J2CL is a tool by Google that transpiles Java code to Closure-compatible JavaScript. It's been started in 2015 to eventually replace GWT at Google, for various reasons explained in the project README, and will be used as the basis for GWT 3. As a Google project, it's deeply integrated with their build tool: Bazel. We'll look at how it all works, with the goal to create an equivalent Gradle plugin.
This reverse-engineering work has already been done several times, I had done it a couple times a few years ago, but I don't think it's ever be documented though, so here it is.

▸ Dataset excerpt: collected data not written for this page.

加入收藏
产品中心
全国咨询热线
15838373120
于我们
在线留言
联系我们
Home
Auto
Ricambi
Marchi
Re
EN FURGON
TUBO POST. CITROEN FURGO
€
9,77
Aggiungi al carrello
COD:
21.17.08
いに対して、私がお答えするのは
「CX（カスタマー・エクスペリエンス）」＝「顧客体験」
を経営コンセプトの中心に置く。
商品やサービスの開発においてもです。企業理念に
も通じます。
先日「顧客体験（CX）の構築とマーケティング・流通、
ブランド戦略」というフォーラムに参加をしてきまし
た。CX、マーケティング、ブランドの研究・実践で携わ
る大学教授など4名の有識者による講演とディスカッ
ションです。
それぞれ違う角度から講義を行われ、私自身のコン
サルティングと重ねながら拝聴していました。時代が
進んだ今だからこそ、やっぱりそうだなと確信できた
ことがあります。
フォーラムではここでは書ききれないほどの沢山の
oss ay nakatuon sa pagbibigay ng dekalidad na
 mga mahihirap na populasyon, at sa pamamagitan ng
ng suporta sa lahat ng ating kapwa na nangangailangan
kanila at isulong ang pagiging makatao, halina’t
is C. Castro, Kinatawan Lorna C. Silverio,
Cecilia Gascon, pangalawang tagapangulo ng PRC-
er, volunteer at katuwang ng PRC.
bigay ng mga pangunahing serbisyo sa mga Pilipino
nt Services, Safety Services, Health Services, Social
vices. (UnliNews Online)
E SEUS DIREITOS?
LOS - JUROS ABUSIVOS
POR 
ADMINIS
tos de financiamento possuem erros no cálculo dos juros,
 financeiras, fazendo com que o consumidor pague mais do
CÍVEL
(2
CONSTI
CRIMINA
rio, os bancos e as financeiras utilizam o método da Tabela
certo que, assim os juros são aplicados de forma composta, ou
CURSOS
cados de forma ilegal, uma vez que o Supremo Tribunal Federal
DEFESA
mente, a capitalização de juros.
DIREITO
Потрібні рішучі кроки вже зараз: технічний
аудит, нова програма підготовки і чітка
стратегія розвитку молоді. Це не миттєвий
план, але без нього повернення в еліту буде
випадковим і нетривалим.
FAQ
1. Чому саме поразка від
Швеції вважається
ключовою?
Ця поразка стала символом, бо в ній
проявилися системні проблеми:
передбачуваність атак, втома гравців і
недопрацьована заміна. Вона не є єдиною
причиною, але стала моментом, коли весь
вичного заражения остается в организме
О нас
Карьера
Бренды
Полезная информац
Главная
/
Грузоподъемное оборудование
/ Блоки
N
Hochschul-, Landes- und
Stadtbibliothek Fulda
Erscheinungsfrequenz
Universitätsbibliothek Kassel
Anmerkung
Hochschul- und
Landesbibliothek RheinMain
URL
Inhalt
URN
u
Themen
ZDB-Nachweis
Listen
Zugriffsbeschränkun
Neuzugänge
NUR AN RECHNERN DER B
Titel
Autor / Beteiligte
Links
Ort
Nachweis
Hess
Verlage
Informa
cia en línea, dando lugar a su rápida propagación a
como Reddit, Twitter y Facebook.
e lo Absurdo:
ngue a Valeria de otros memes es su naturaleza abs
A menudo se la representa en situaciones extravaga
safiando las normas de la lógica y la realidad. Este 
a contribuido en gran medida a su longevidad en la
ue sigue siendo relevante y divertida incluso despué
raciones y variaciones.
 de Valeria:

EDIT(2020-07-28): j2cl-maven-plugin now serves tests using a web server.
Starting points
From a user point of view,
the main starting points are the Bazel rules j2cl_library
and j2cl_application
.
The j2cl_application
rule is actually just a macro around the rules_closure
rules.
It takes as input closure_js_library
and j2cl_library
dependencies,
and entry point Closure namespaces (that must be present in the dependencies),
and produces optimized JavaScript through a closure_js_binary
rule,
with a handful configuration options.
It also generates a web_library
rule for running your code during development,
we'll come back to it later.
As we just saw, a j2cl_application
doesn't directly have sources,
but takes them as dependencies.
All the code of your application would thus actually be in a j2cl_library
.
A j2cl_library
rule is what actually translates your Java source to JS.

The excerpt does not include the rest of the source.